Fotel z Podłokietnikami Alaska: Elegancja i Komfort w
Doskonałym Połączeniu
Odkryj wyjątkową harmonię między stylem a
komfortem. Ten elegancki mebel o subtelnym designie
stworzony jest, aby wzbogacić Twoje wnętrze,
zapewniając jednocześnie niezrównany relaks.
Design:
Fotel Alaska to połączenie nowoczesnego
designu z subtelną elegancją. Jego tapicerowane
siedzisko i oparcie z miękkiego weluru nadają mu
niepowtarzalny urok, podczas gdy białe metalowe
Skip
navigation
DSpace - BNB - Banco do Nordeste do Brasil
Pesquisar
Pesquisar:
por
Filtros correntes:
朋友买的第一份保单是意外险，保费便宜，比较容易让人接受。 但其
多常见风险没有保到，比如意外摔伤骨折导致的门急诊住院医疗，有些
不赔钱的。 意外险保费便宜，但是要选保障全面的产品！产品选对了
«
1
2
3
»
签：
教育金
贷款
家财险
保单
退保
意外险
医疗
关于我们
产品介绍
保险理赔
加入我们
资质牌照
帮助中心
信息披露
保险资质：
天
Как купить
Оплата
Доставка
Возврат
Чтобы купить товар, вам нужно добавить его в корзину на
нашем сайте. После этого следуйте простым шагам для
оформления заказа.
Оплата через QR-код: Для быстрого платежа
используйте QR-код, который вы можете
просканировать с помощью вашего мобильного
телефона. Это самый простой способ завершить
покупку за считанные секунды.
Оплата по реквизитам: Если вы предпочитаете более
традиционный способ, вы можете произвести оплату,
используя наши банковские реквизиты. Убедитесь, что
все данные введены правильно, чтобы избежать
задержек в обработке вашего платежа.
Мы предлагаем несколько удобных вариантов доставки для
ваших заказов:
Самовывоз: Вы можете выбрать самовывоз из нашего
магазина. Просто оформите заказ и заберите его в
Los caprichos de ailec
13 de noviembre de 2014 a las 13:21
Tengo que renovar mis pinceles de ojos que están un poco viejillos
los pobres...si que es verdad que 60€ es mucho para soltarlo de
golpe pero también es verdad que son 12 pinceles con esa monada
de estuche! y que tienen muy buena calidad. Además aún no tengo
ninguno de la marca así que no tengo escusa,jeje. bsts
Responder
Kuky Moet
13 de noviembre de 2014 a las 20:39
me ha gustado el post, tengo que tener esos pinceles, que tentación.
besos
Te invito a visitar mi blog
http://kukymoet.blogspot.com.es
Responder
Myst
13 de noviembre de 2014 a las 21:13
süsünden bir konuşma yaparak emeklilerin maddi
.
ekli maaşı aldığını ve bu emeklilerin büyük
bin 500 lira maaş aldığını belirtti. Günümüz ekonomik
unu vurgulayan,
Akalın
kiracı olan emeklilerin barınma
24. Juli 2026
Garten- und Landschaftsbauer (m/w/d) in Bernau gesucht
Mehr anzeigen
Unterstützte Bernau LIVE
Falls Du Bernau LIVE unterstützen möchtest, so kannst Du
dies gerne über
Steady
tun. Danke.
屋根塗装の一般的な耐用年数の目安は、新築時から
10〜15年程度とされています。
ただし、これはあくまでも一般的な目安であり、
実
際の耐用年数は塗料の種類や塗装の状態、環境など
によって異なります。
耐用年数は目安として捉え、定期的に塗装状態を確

## Task brief
Restate the entries above, keeping every word intact.

## Written response
Fotel z Podłokietnikami Alaska: Elegancja i Komfort w
Doskonałym Połączeniu
Odkryj wyjątkową harmonię między stylem a
komfortem. Ten elegancki mebel o subtelnym designie
stworzony jest, aby wzbogacić Twoje wnętrze,
zapewniając jednocześnie niezrównany relaks.
Design:
Fotel Alaska to połączenie nowoczesnego
designu z subtelną elegancją. Jego tapicerowane
siedzisko i oparcie z miękkiego weluru nadają mu
niepowtarzalny urok, podczas gdy białe metalowe
Skip
navigation
DSpace - BNB - Banco do Nordeste do Brasil
Pesquisar
Pesquisar:
por
Filtros correntes:
朋友买的第一份保单是意外险，保费便宜，比较容易让人接受。 但其
多常见风险没有保到，比如意外摔伤骨折导致的门急诊住院医疗，有些
不赔钱的。 意外险保费便宜，但是要选保障全面的产品！产品选对了
«
1
2
3
»
签：
教育金
贷款
家财险
保单
退保
意外险
医疗
关于我们
产品介绍
保险理赔
加入我们
资质牌照
帮助中心
信息披露
保险资质：
天
Как купить
Оплата
Доставка
Возврат
Чтобы купить товар, вам нужно добавить его в корзину на
нашем сайте. После этого следуйте простым шагам для
оформления заказа.
Оплата через QR-код: Для быстрого платежа
используйте QR-код, который вы можете
просканировать с помощью вашего мобильного
телефона. Это самый простой способ завершить
покупку за считанные секунды.
Оплата по реквизитам: Если вы предпочитаете более
традиционный способ, вы можете произвести оплату,
используя наши банковские реквизиты. Убедитесь, что
все данные введены правильно, чтобы избежать
задержек в обработке вашего платежа.
Мы предлагаем несколько удобных вариантов доставки для
ваших заказов:
Самовывоз: Вы можете выбрать самовывоз из нашего
магазина. Просто оформите заказ и заберите его в
Los caprichos de ailec
13 de noviembre de 2014 a las 13:21
Tengo que renovar mis pinceles de ojos que están un poco viejillos
los pobres...si que es verdad que 60€ es mucho para soltarlo de
golpe pero también es verdad que son 12 pinceles con esa monada
de estuche! y que tienen muy buena calidad. Además aún no tengo
ninguno de la marca así que no tengo escusa,jeje. bsts
Responder
Kuky Moet
13 de noviembre de 2014 a las 20:39
me ha gustado el post, tengo que tener esos pinceles, que tentación.
besos
Te invito a visitar mi blog
http://kukymoet.blogspot.com.es
Responder
Myst
13 de noviembre de 2014 a las 21:13
süsünden bir konuşma yaparak emeklilerin maddi
.
ekli maaşı aldığını ve bu emeklilerin büyük
bin 500 lira maaş aldığını belirtti. Günümüz ekonomik
unu vurgulayan,
Akalın
kiracı olan emeklilerin barınma
24. Juli 2026
Garten- und Landschaftsbauer (m/w/d) in Bernau gesucht
Mehr anzeigen
Unterstützte Bernau LIVE
Falls Du Bernau LIVE unterstützen möchtest, so kannst Du
dies gerne über
Steady
tun. Danke.
屋根塗装の一般的な耐用年数の目安は、新築時から
10〜15年程度とされています。
ただし、これはあくまでも一般的な目安であり、
実
際の耐用年数は塗料の種類や塗装の状態、環境など
によって異なります。
耐用年数は目安として捉え、定期的に塗装状態を確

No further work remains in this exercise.